A definite process is required for any testing team to be able to achieve its goals. The process should be easy to adopt and also be repeatable. It is not necessary to have the complete process defined right at the outset. This can be an iterative process. Additions and modification can and should be done to the process as the project progresses. A process definition without any changes over a period of time is just too good to be true or it simply means–No one is following it. As important as defining the process is to follow it.

Test Plans
There is nothing more useful than a well-laid out test plan. The first draft of a test plan can be prepared even before the actual coding begins based on the requirements and the design documents. The test plan helps the tester to go about their task in a phased manner and take it to its logical conclusion. ‘Working off the top of ones head’ or ‘shooting in the dark’ methodologies might produce results in the beginning. But they will neither help in the long run nor are they recommended.
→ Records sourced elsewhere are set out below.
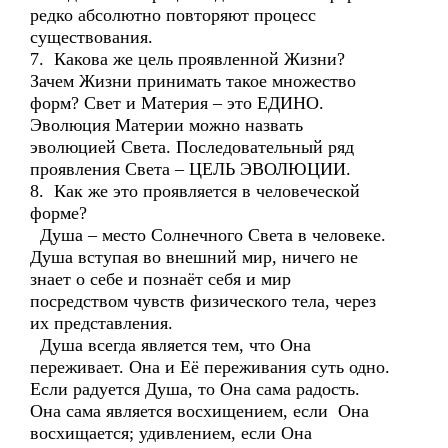
редко абсолютно повторяют процесс
существования.
7. Какова же цель проявленной Жизни?
Зачем Жизни принимать такое множество
форм? Свет и Материя – это ЕДИНО.
Эволюция Материи можно назвать
эволюцией Света. Последовательный ряд
проявления Света – ЦЕЛЬ ЭВОЛЮЦИИ.
8. Как же это проявляется в человеческой
форме?
Душа – место Солнечного Света в человеке.
Душа вступая во внешний мир, ничего не
знает о себе и познаёт себя и мир
посредством чувств физического тела, через
их представления.
Душа всегда является тем, что Она
переживает. Она и Её переживания суть одно.
Если радуется Душа, то Она сама радость.
Она сама является восхищением, если Она
восхищается; удивлением, если Она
For the most part, we are sure to miss out on serious bugs if we do not have test cases listed out in a document. Also the test plans are very useful if the same issues need to be revisited. They are also very helpful for change management.

Regression test suites
Regression Test suites or scripts are more suited for projects of long duration and ones with potential future releases. The Manual regression test scripts are usually checklists or test plans, which are used to execute the stated steps repeatedly at various stages of the project or with every code change. This is suited for smaller projects. When the size of the project is large, then performing the regression tests manually becomes tedious and also error-prone. Automated regression test suites or scripts generated using various testing tools is a good solution for large-scale projects. The automated scripts help in covering a large number of test cases over a matter of hours. This helps in saving time and better utilization of the resources for other important tasks.

Continuous testing
Testing needs to be done on a continuous basis. When testing a product, the testing team should not restrict itself to the tasks of daily execution of automated regression scripts or testing of bug fixes. Testing of the product needs to be done outside the scope of bug fixes and test scripts. The more the product is tested, the better the quality. But this would hold true only if the testing being done is meaningful. Unstructured testing of just clicking on all the options available on the screen is of no help at all. Systematic and Structured testing is required for the testing to be effective. A good tool for this are the checklists.
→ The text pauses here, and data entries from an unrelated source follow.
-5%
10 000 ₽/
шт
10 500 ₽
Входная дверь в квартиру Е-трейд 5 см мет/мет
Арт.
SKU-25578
Checklists need not be elaborate documents following strict templates. A tester can prepare his/her own checklists. Before starting to test a module, testers must spend some time analyzing the requirements and note down areas to be tested that they deem critical to the success of the module or project. These are the checklists that they can use to actually test the code.

The checklists are also useful in cases where a part of the product is being enhanced or numerous changes are being done to it. In this case, the testing would be done at various points of time and not at a stretch. The checklists then would help in tracking what was tested and what was not. One important thing to be remembered with checklists is that, these shouldn’t be static documents. They have to grow with use. The testers need to update their checklist as and when they come across new issues.

No Project manager should release a product if the Testing team does not sign-off on the Product. At the same time no Project Manager should let the project drag on for months on end, just because the testing team feels that the product is not 100% bug free. The testing team should not be a hurdle in the path to project completion but a useful facilitator.

Finally, it is not enough to have a testing team. One has to have the RIGHT team. A team that knows its roles and responsibilities and is dedicated to it. A team which can deliver the goods the way it is required and when it is required.